“Psikologi Pendampingan Keluarga” oleh Ibu Lidwina Wahyu Widayati (Ibu Wida)
BANDUNG — Komisi Kateketik Regio Jawa menggelar kegiatan Temu Karya dengan mengusung tema “Berjalan Bersama Keluarga Mewujudkan Katekese yang Misioner”. Acara yang berlangsung pada Rabu, 9 September 2026 ini menghadirkan sesi pemaparan mendalam mengenai psikologi pendampingan keluarga yang dibawakan oleh Lidwina Wahyu Widayati.
Dalam pemaparannya, Lidwina menyoroti berbagai tantangan psikologis yang dihadapi oleh keluarga modern di era digital. Saat ini, pola pengasuhan telah bergeser seiring hadirnya beragam figur pengasuh baru, mulai dari anggota keluarga, pengasuh, hingga pengaruh internet dan perkembangan Artificial Intelligence (AI) Companion.
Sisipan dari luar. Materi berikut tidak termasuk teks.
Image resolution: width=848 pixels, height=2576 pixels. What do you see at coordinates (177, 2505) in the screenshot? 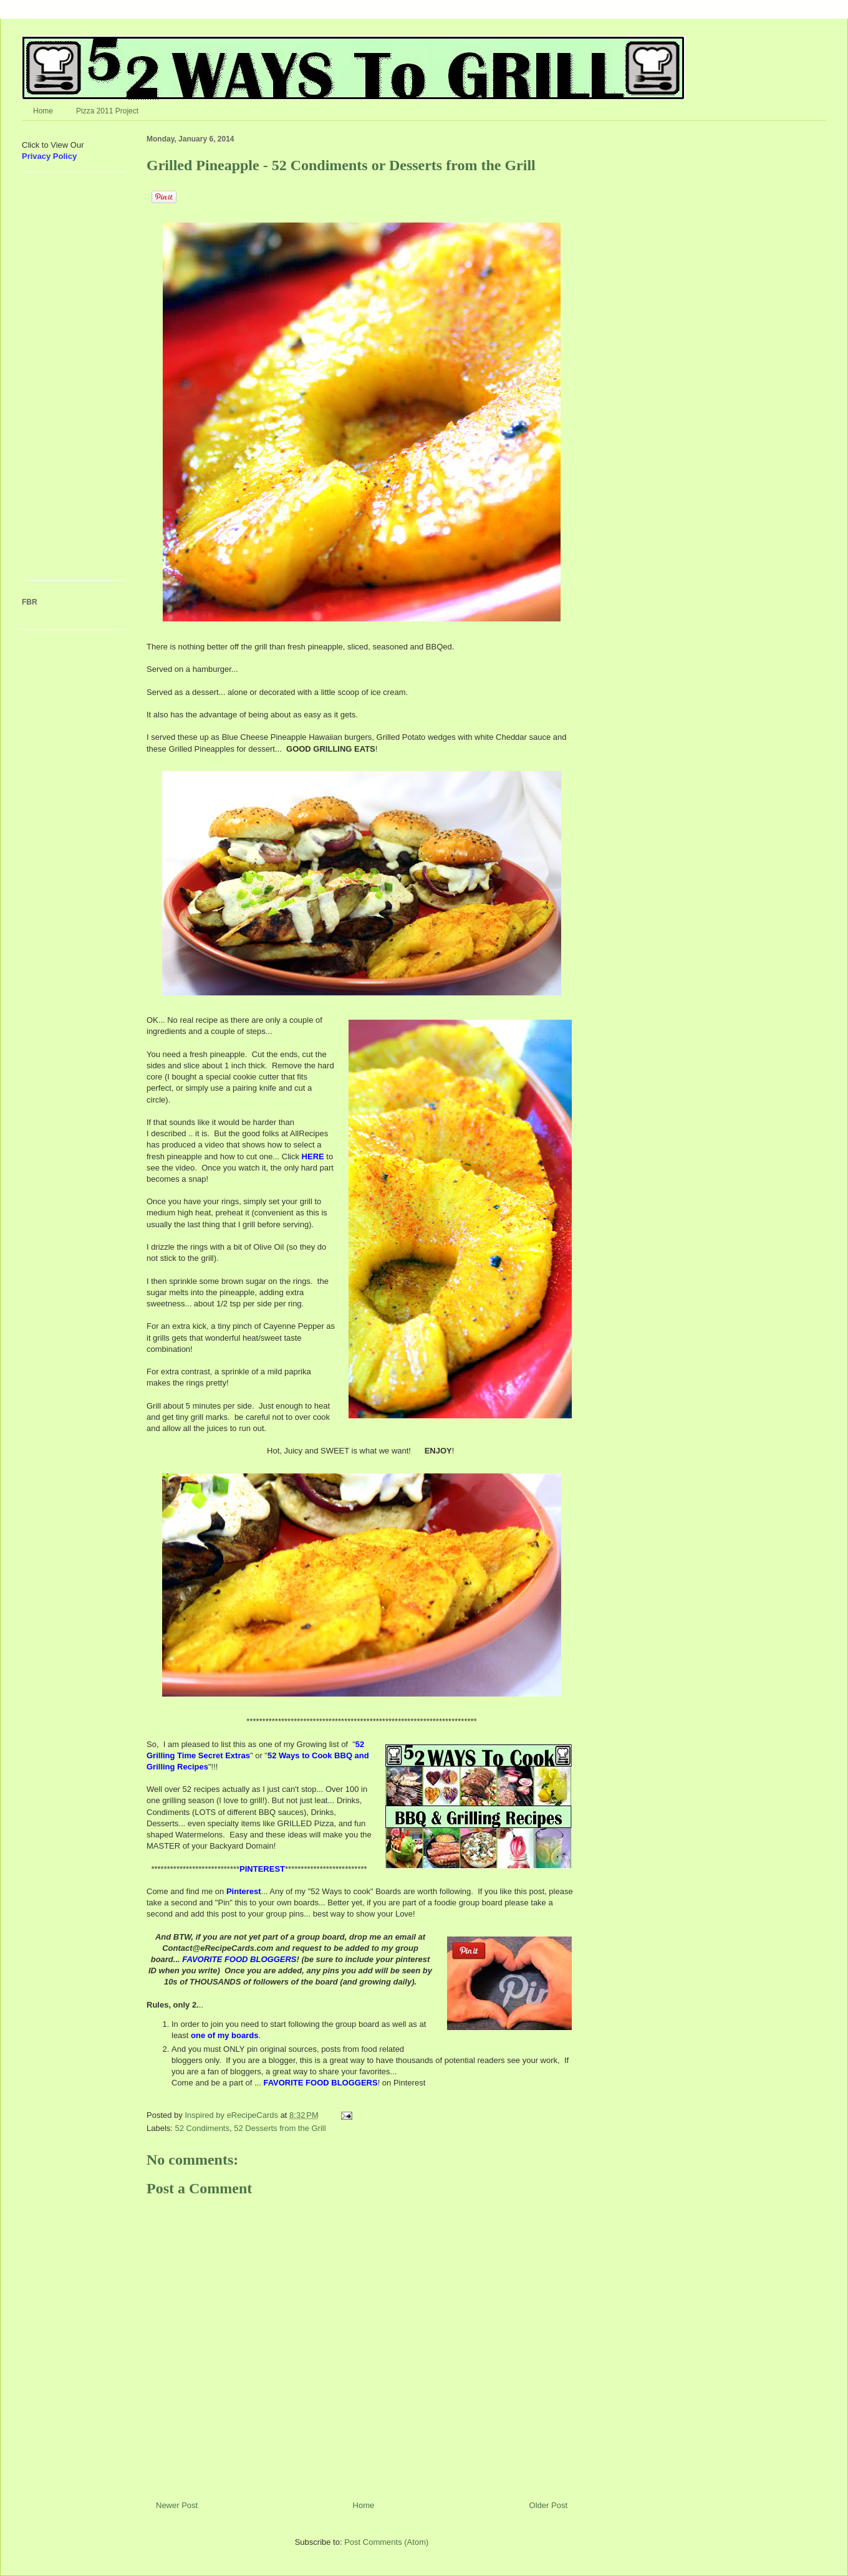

Tantangan Era Digital dan Eksploitasi Siber
Perkembangan teknologi yang pesat dinilai membawa dampak signifikan pada perilaku anak dan remaja. Kebiasaan masa lalu seperti bermain di luar ruang dan berinteraksi secara fisik kini banyak tergantikan oleh aktivitas gawai, seperti scrolling media sosial, game online, dan interaksi virtual.
Ibu Lidwina menggarisbawahi kecenderungan Childhood Unbound—kondisi ketika anak-anak memiliki akses tanpa batas lewat internet—serta sikap Self-Entitled. Lebih lanjut, keterpaparan dunia digital tanpa pengawasan yang memadai berisiko memicu kecanduan ponsel, penurunan kebugaran fisik, hingga ancaman eksploitasi di dunia maya. Bentuk eksploitasi siber seperti grooming, sexting, sextortion, online enticement, deepfake, hingga non-consensual sharing menjadi ancaman nyata yang perlu diwaspadai oleh setiap orang tua.
Menguatkan Sistem Keluarga dari Dalam
Menjawab tantangan tersebut, pemateri menekankan pentingnya melihat keluarga sebagai suatu sistem yang saling memengaruhi. Ketika seorang anak mengalami masalah perilaku atau emosi, respons utama yang disarankan bukan sekadar menyalahkan anak, melainkan merefleksikan kembali dinamika relasi dan komunikasi di dalam rumah.
Empat langkah kunci dalam membangun relasi dengan anak Generasi Alfa meliputi:
- Digital Parenting: Meningkatkan literasi teknologi orang tua guna membimbing anak menjadi pengguna gawai yang cerdas dan bertanggung jawab.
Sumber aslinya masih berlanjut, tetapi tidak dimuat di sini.